**Exercise requirements**:
Copy the records below exactly as they are written.

[[ Data shown open ]]

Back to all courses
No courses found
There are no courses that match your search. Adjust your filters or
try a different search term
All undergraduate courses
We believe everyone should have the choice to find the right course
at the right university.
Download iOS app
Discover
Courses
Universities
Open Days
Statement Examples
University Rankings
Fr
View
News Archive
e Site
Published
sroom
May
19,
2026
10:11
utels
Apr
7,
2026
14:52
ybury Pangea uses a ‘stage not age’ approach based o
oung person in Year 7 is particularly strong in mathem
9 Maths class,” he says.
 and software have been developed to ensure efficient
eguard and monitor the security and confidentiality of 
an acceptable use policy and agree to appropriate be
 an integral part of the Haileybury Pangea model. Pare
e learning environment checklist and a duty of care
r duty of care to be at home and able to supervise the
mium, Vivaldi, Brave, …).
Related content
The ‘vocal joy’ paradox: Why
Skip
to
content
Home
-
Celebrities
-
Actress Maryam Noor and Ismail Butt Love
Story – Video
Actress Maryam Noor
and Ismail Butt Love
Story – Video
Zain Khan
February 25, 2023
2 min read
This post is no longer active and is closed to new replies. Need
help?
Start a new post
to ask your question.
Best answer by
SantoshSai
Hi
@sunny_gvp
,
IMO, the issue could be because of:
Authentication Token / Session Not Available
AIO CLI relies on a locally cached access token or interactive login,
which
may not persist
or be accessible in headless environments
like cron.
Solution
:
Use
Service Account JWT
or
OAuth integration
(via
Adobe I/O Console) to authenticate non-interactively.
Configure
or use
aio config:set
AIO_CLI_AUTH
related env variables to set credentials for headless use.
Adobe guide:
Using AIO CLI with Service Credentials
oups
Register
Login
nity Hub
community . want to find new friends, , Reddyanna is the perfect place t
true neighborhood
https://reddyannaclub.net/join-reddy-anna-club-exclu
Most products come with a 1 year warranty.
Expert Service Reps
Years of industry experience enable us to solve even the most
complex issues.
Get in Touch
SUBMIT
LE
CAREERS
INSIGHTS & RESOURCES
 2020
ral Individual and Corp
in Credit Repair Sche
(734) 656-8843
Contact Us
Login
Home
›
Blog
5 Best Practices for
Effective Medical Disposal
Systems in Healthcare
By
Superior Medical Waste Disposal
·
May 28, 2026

[[ Data shown closed ]]

**Solution**:
Back to all courses
No courses found
There are no courses that match your search. Adjust your filters or
try a different search term
All undergraduate courses
We believe everyone should have the choice to find the right course
at the right university.
Download iOS app
Discover
Courses
Universities
Open Days
Statement Examples
University Rankings
Fr
View
News Archive
e Site
Published
sroom
May
19,
2026
10:11
utels
Apr
7,
2026
14:52
ybury Pangea uses a ‘stage not age’ approach based o
oung person in Year 7 is particularly strong in mathem
9 Maths class,” he says.
 and software have been developed to ensure efficient
eguard and monitor the security and confidentiality of 
an acceptable use policy and agree to appropriate be
 an integral part of the Haileybury Pangea model. Pare
e learning environment checklist and a duty of care
r duty of care to be at home and able to supervise the
mium, Vivaldi, Brave, …).
Related content
The ‘vocal joy’ paradox: Why
Skip
to
content
Home
-
Celebrities
-
Actress Maryam Noor and Ismail Butt Love
Story – Video
Actress Maryam Noor
and Ismail Butt Love
Story – Video
Zain Khan
February 25, 2023
2 min read
This post is no longer active and is closed to new replies. Need
help?
Start a new post
to ask your question.
Best answer by
SantoshSai
Hi
@sunny_gvp
,
IMO, the issue could be because of:
Authentication Token / Session Not Available
AIO CLI relies on a locally cached access token or interactive login,
which
may not persist
or be accessible in headless environments
like cron.
Solution
:
Use
Service Account JWT
or
OAuth integration
(via
Adobe I/O Console) to authenticate non-interactively.
Configure
or use
aio config:set
AIO_CLI_AUTH
related env variables to set credentials for headless use.
Adobe guide:
Using AIO CLI with Service Credentials
oups
Register
Login
nity Hub
community . want to find new friends, , Reddyanna is the perfect place t
true neighborhood
https://reddyannaclub.net/join-reddy-anna-club-exclu
Most products come with a 1 year warranty.
Expert Service Reps
Years of industry experience enable us to solve even the most
complex issues.
Get in Touch
SUBMIT
LE
CAREERS
INSIGHTS & RESOURCES
 2020
ral Individual and Corp
in Credit Repair Sche
(734) 656-8843
Contact Us
Login
Home
›
Blog
5 Best Practices for
Effective Medical Disposal
Systems in Healthcare
By
Superior Medical Waste Disposal
·
May 28, 2026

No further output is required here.